Created by Muhid Qaiser 

Email : muhidqaiser02@gmail.com 

Linkedin : https://www.linkedin.com/in/muhid-qaiser/

Github : https://github.com/Muhid-Qaiser

# The Neuron Gorge

https://sites.google.com/view/theneurongorge

# Informed Searches

#### Table of Contents

- Introduction
- Distance Metrics
- Euclidean Distance
- Manhattan Distance
- Minkowski Distance
- Chebyshev Distance
- Cosine Similarity
- Hamming Distance
- Best First Search (BFS)
- A* Search
- Practice Questions


## Introduction

Heuristic searches are algorithms that use additional information, called heuristics, to guide the search process more efficiently towards a solution. These heuristics provide an estimate of the cost or distance to the goal, allowing the algorithm to prioritize certain paths over others. While heuristic searches don't guarantee an optimal solution, they typically find good solutions faster by focusing on the most promising options based on the given heuristics. They are commonly used in problems like pathfinding, AI planning, and optimization tasks.
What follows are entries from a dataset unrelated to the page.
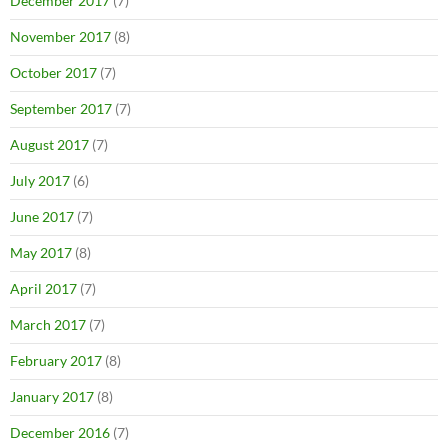
December 2017
(7)
November 2017
(8)
October 2017
(7)
September 2017
(7)
August 2017
(7)
July 2017
(6)
June 2017
(7)
May 2017
(8)
April 2017
(7)
March 2017
(7)
February 2017
(8)
January 2017
(8)
December 2016
(7)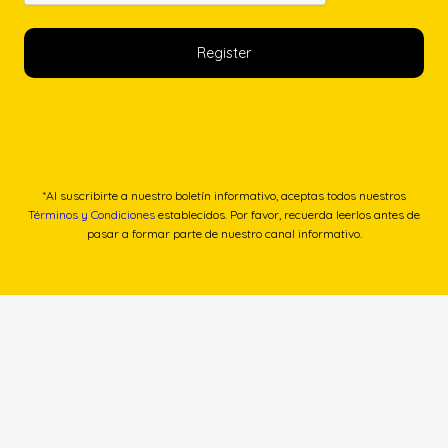
*Al suscribirte a nuestro boletín informativo, aceptas todos nuestros
Términos y Condiciones
establecidos. Por favor, recuerda leerlos antes de
pasar a formar parte de nuestro canal informativo.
The term "heuristic" refers to a rule of thumb or a guiding principle
that helps in decision-making without guaranteeing an optimal
solution.


In informed searches, different distance metrics are used to guide the search towards the goal by estimating the cost or closeness of a node to the target. Common metrics include **Euclidean distance**, which measures the straight-line distance between points, and **Manhattan distance**, useful in grid-based searches. **Minkowski distance** generalizes these two, offering flexibility with a parameter that adjusts sensitivity to outliers. **Chebyshev distance** measures the greatest difference in any dimension, while **Cosine similarity** evaluates angular similarity, often used in text and high-dimensional data. **Hamming distance** is applied for comparing binary strings. These metrics help prioritize nodes during search, improving efficiency by focusing on promising paths.

## Distances Metrics

Distance metrics, also known as similarity measures or dissimilarity measures, quantify the similarity or dissimilarity between two data points.  They are commonly used in various fields such as machine learning, data mining, and clustering. 
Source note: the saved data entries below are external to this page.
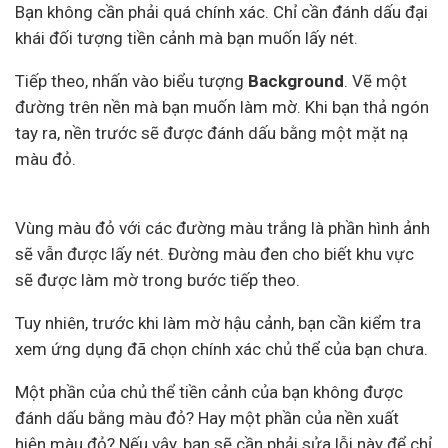
Bạn không cần phải quá chính xác. Chỉ cần đánh dấu đại
khái đối tượng tiền cảnh mà bạn muốn lấy nét.
Tiếp theo, nhấn vào biểu tượng
Background
. Vẽ một
đường trên nền mà bạn muốn làm mờ. Khi bạn thả ngón
tay ra, nền trước sẽ được đánh dấu bằng một mặt nạ
màu đỏ.
Vùng màu đỏ với các đường màu trắng là phần hình ảnh
sẽ vẫn được lấy nét. Đường màu đen cho biết khu vực
sẽ được làm mờ trong bước tiếp theo.
Tuy nhiên, trước khi làm mờ hậu cảnh, bạn cần kiểm tra
xem ứng dụng đã chọn chính xác chủ thể của bạn chưa.
Một phần của chủ thể tiền cảnh của bạn không được
đánh dấu bằng màu đỏ? Hay một phần của nền xuất
hiện màu đỏ? Nếu vậy, bạn sẽ cần phải sửa lỗi này để chỉ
In Informed Searches, they are used to guide the search process by providing a way to estimate the "closeness" or "cost" of reaching the goal from a given node. By incorporating distance metrics, algorithms like Best-First Search and A* can prioritize nodes that are more likely to lead to the goal, improving the efficiency of the search. The chosen distance metric helps determine which nodes to explore first, based on the heuristic that evaluates how promising a node is in achieving the goal, ultimately leading to a more optimal search strategy.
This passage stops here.